Electronic Records Cannot Prove Lithium Prevention

This was a large naturalistic study, not a prospective trial. Electronic health records can reveal patterns across many patients, but they also bring measurement and confounding problems.

  • Observational medication data: Medication associations may reflect prescribing choices, patient severity, clinician judgment, adherence, or unmeasured clinical factors.
  • Episode timing depends on records: Mood-episode dates came from clinical documentation, not a trial schedule with standardized assessment visits.
  • Preprint status: The source was posted to medRxiv and had not yet completed journal peer review at the time of the scan.
  • Database access: NeuroBlu data are available through application and paid access, limiting independent replication by outside groups.

The most supported takeaway is practical and time-specific: depression risk appears especially concentrated in the first month after manic and mixed episodes.

Future prospective studies can test whether targeted monitoring or medication strategies during that early window reduce rapid post-mania or post-mixed depression.
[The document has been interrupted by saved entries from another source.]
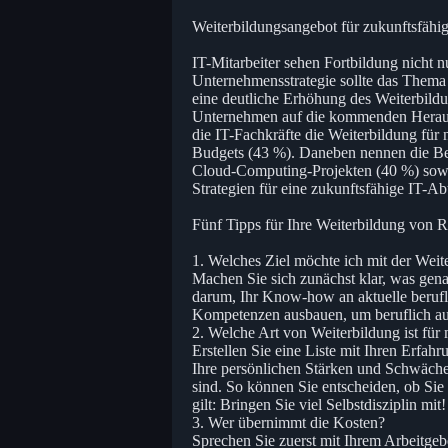
Weiterbildungsangebot für zukunftsfähi
IT-Mitarbeiter sehen Fortbildung nicht n
Unternehmensstrategie sollte das Thema P
eine deutliche Erhöhung des Weiterbildu
Unternehmen auf die kommenden Herausf
die IT-Fachkräfte die Weiterbildung für 
Budgets (43 %). Daneben nennen die Bef
Cloud-Computing-Projekten (40 %) sowie
Strategien für eine zukunftsfähige IT-Ab
Fünf Tipps für Ihre Weiterbildung von 
1. Welches Ziel möchte ich mit der Weit
Machen Sie sich zunächst klar, was gena
darum, Ihr Know-how an aktuelle beruf
Kompetenzen ausbauen, um beruflich au
2. Welche Art von Weiterbildung ist für 
Erstellen Sie eine Liste mit Ihren Erfah
Ihre persönlichen Stärken und Schwächen
sind. So können Sie entscheiden, ob Sie
gilt: Bringen Sie viel Selbstdisziplin mit!
3. Wer übernimmt die Kosten?
Sprechen Sie zuerst mit Ihrem Arbeitgebe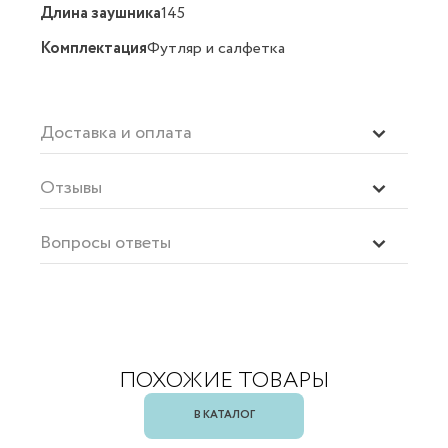
Длина заушника
145
Комплектация
Футляр и салфетка
Доставка и оплата
Отзывы
Вопросы ответы
ПОХОЖИЕ ТОВАРЫ
В КАТАЛОГ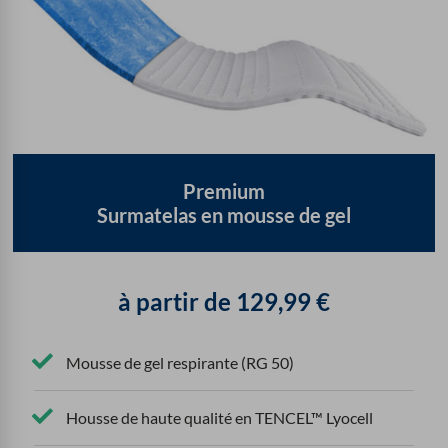
Premium
Surmatelas en mousse de gel
à partir de
129,99
€
Mousse de gel respirante (RG 50)
Housse de haute qualité en TENCEL™ Lyocell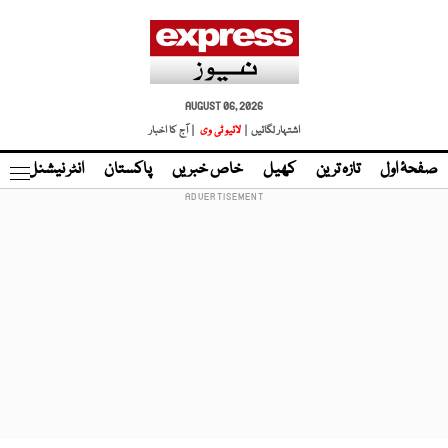
AUGUST 06, 2026
اشتہار لگائیں |
لائیو ٹی وی
| آج کا اخبار
صفحۂ اول
تازہ ترین
کھیل
خاص خبریں
پاکستان
انٹر نیشنل
ٹا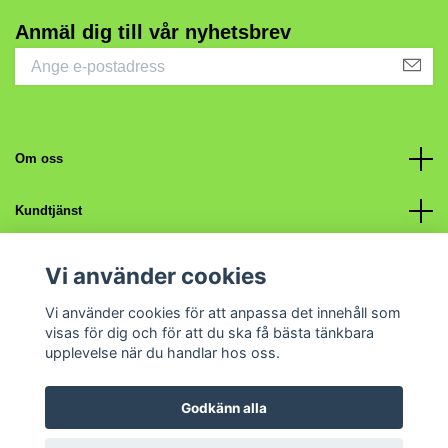
Anmäl dig till vår nyhetsbrev
Om oss
Kundtjänst
Fotmeny
Vi använder cookies
Vi använder cookies för att anpassa det innehåll som
Sociala medier
visas för dig och för att du ska få bästa tänkbara
upplevelse när du handlar hos oss.
Godkänn alla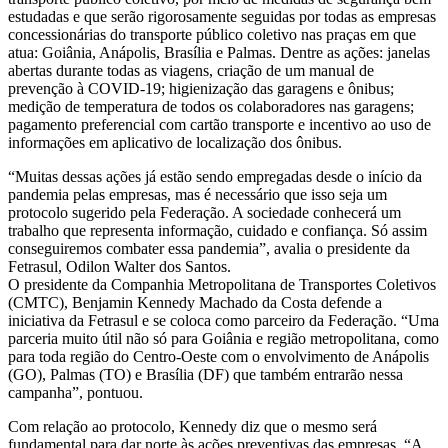
estudadas e que serão rigorosamente seguidas por todas as empresas
concessionárias do transporte público coletivo nas praças em que
atua: Goiânia, Anápolis, Brasília e Palmas. Dentre as ações: janelas
abertas durante todas as viagens, criação de um manual de
prevenção à COVID-19; higienização das garagens e ônibus;
medição de temperatura de todos os colaboradores nas garagens;
pagamento preferencial com cartão transporte e incentivo ao uso de
informações em aplicativo de localização dos ônibus.
“Muitas dessas ações já estão sendo empregadas desde o início da
pandemia pelas empresas, mas é necessário que isso seja um
protocolo sugerido pela Federação. A sociedade conhecerá um
trabalho que representa informação, cuidado e confiança. Só assim
conseguiremos combater essa pandemia”, avalia o presidente da
Fetrasul, Odilon Walter dos Santos.
O presidente da Companhia Metropolitana de Transportes Coletivos
(CMTC), Benjamin Kennedy Machado da Costa defende a
iniciativa da Fetrasul e se coloca como parceiro da Federação. “Uma
parceria muito útil não só para Goiânia e região metropolitana, como
para toda região do Centro-Oeste com o envolvimento de Anápolis
(GO), Palmas (TO) e Brasília (DF) que também entrarão nessa
campanha”, pontuou.
Com relação ao protocolo, Kennedy diz que o mesmo será
fundamental para dar norte às ações preventivas das empresas. “A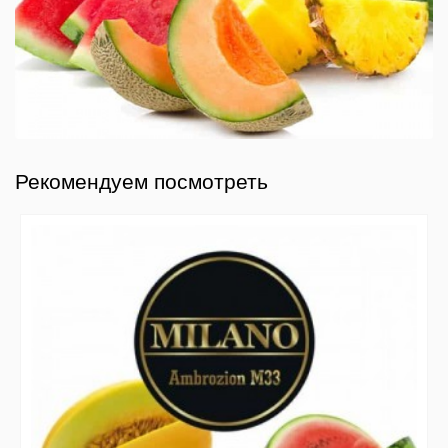
Рекомендуем посмотреть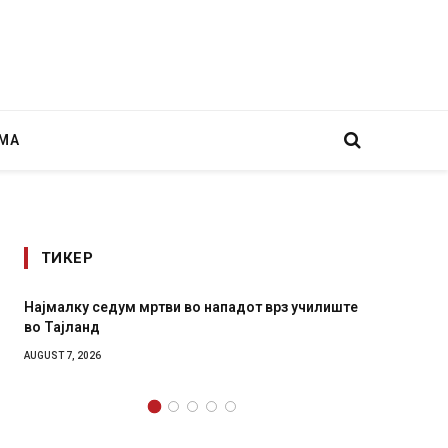
МА
ТИКЕР
ви во нападот врз училиште
СОЗИС: Украинците повеќе им 
генералите отколку на Зеленс
AUGUST 7, 2026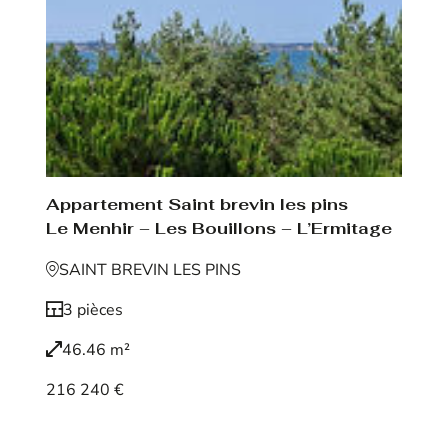
Appartement Saint brevin les pins
Le Menhir – Les Bouillons – L’Ermitage
SAINT BREVIN LES PINS
3 pièces
46.46 m²
216 240 €
Voir le bien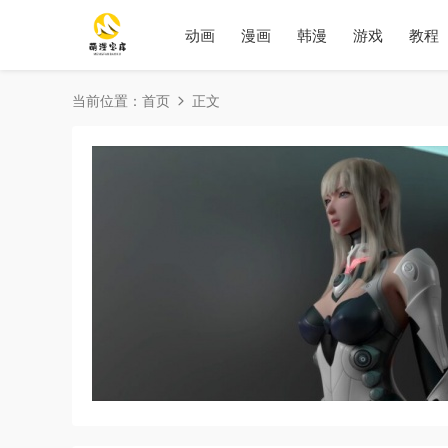
动画
漫画
韩漫
游戏
教程
当前位置：
首页
正文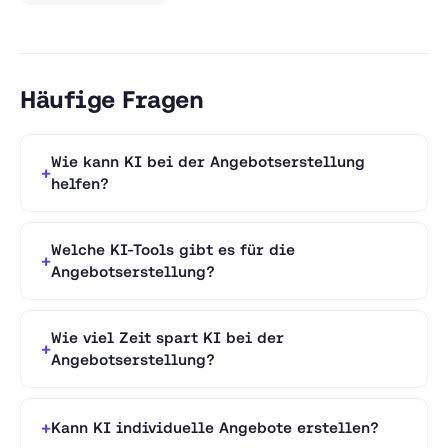
Häufige Fragen
Wie kann KI bei der Angebotserstellung
helfen?
Welche KI-Tools gibt es für die
Angebotserstellung?
Wie viel Zeit spart KI bei der
Angebotserstellung?
Kann KI individuelle Angebote erstellen?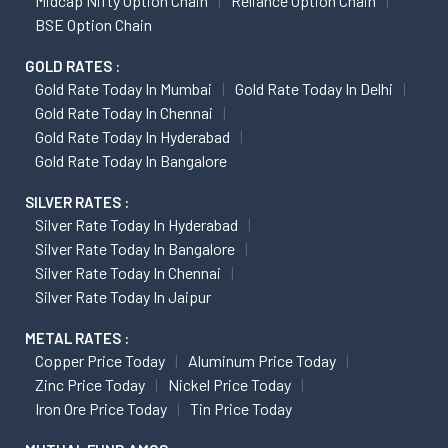
Midcap Nifty Option Chain
Reliance Option Chain
BSE Option Chain
GOLD RATES :
Gold Rate Today In Mumbai
Gold Rate Today In Delhi
Gold Rate Today In Chennai
Gold Rate Today In Hyderabad
Gold Rate Today In Bangalore
SILVER RATES :
Silver Rate Today In Hyderabad
Silver Rate Today In Bangalore
Silver Rate Today In Chennai
Silver Rate Today In Jaipur
METAL RATES :
Copper Price Today
Aluminum Price Today
Zinc Price Today
Nickel Price Today
Iron Ore Price Today
Tin Price Today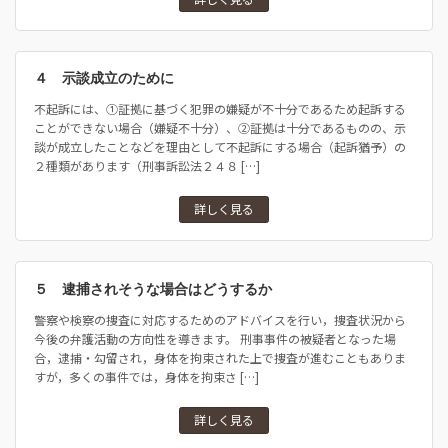
４ 示談成立のために
不起訴には、①証拠に基づく犯罪の嫌疑が不十分であるため起訴する
ことができない場合（嫌疑不十分）、②証拠は十分であるものの、示
談が成立したことなどを理由として不起訴にする場合（起訴猶予）の
２種類があります（刑事訴訟法２４８ […]
詳しく見る
５ 逮捕されそうな場合はどうするか
警察や検察の捜査に対応するためのアドバイスを行い，捜査状況から
今後の弁護活動の方向性を導きます。 刑事事件の被疑者となった場
合，逮捕・勾留され，身体を拘束された上で捜査が進むこともありま
すが，多くの事件では，身体を拘束さ […]
詳しく見る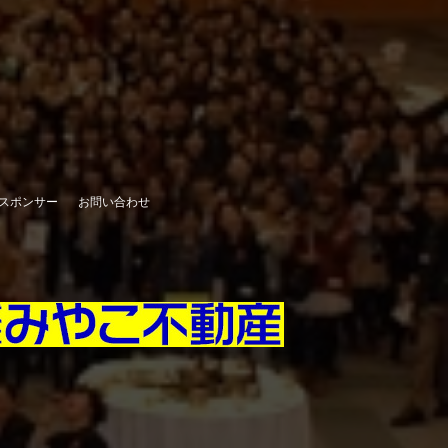
スポンサー
お問い合わせ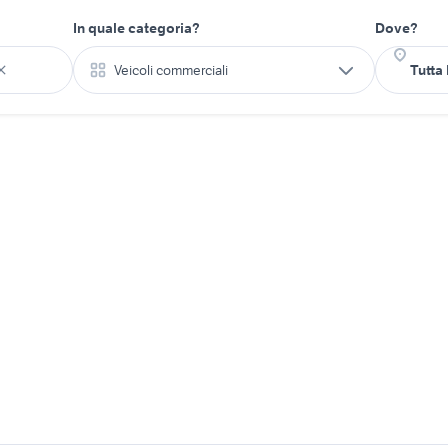
In quale categoria?
Dove?
Veicoli commerciali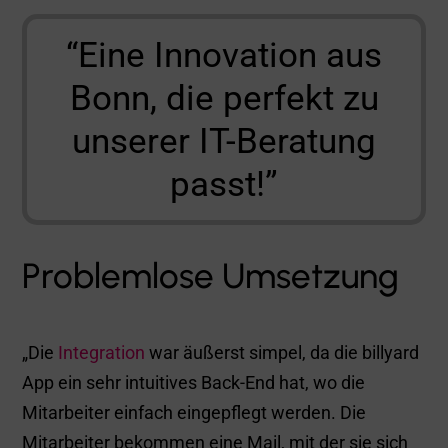
“Eine Innovation aus
Bonn, die perfekt zu
unserer IT-Beratung
passt!”
Problemlose Umsetzung
„Die
Integration
war äußerst simpel, da die billyard
App ein sehr intuitives Back-End hat, wo die
Mitarbeiter einfach eingepflegt werden. Die
Mitarbeiter bekommen eine Mail, mit der sie sich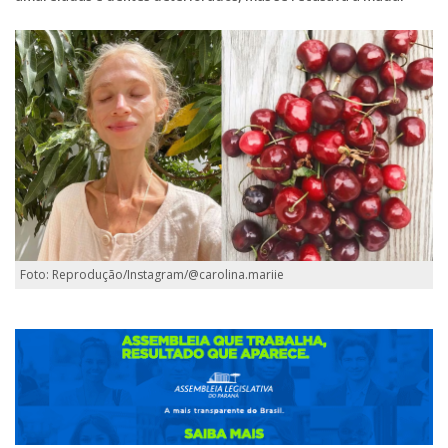
Foto: Reprodução/Instagram/@carolina.mariie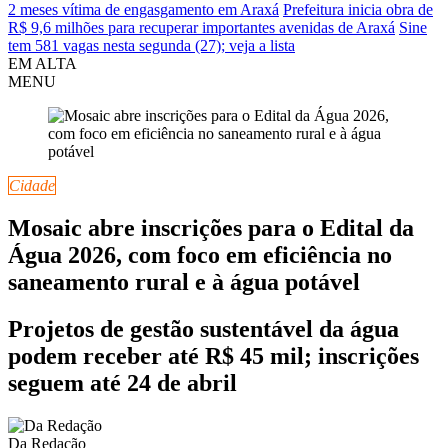
2 meses vítima de engasgamento em Araxá
Prefeitura inicia obra de
R$ 9,6 milhões para recuperar importantes avenidas de Araxá
Sine
tem 581 vagas nesta segunda (27); veja a lista
EM ALTA
MENU
Cidade
Mosaic abre inscrições para o Edital da
Água 2026, com foco em eficiência no
saneamento rural e à água potável
Projetos de gestão sustentável da água
podem receber até R$ 45 mil; inscrições
seguem até 24 de abril
Da Redação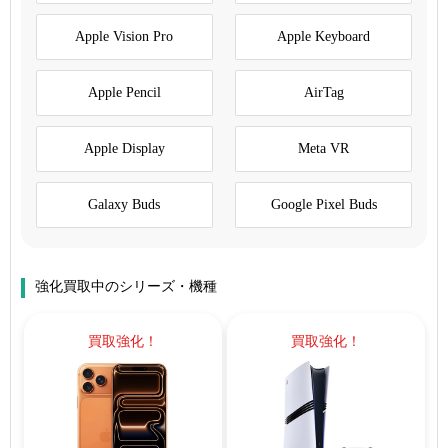
Apple Vision Pro
Apple Keyboard
Apple Pencil
AirTag
Apple Display
Meta VR
Galaxy Buds
Google Pixel Buds
強化買取中のシリーズ・機種
買取強化！
買取強化！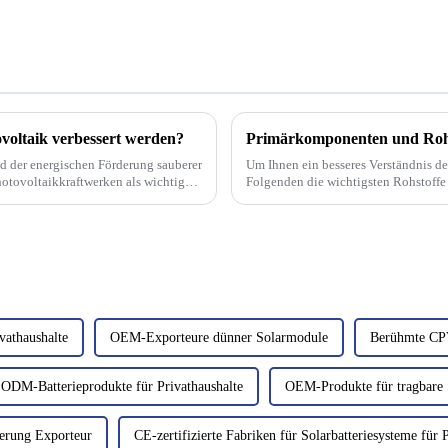
voltaik verbessert werden?
Primärkomponenten und Rohs
d der energischen Förderung sauberer
Um Ihnen ein besseres Verständnis d
tovoltaikkraftwerken als wichtiger
Folgenden die wichtigsten Rohstoffe
von Batteriekomponenten sowie deren 
vathaushalte
OEM-Exporteure dünner Solarmodule
Berühmte CPV
ODM-Batterieprodukte für Privathaushalte
OEM-Produkte für tragbare 
terung Exporteur
CE-zertifizierte Fabriken für Solarbatteriesysteme für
Citation: DOI: 10.64898/2026.06.29.26356830. Choi et al. Transition time from manic and mixed episodes to depression: a retrospective cohort study. medRxiv. 2026.

Study Design: Retrospective cohort study using de-identified U.S. electronic health record data.

Sample Size: 10,437 people with bipolar disorder; 42,314 mood episodes; 90,727 person-years.

Key Statistic: 25% of manic episodes and 22% of mixed episodes transitioned to depression within 1 month.

Caveat: The study was observational and posted as a preprint, so medication associations should not be read as proof of prevention.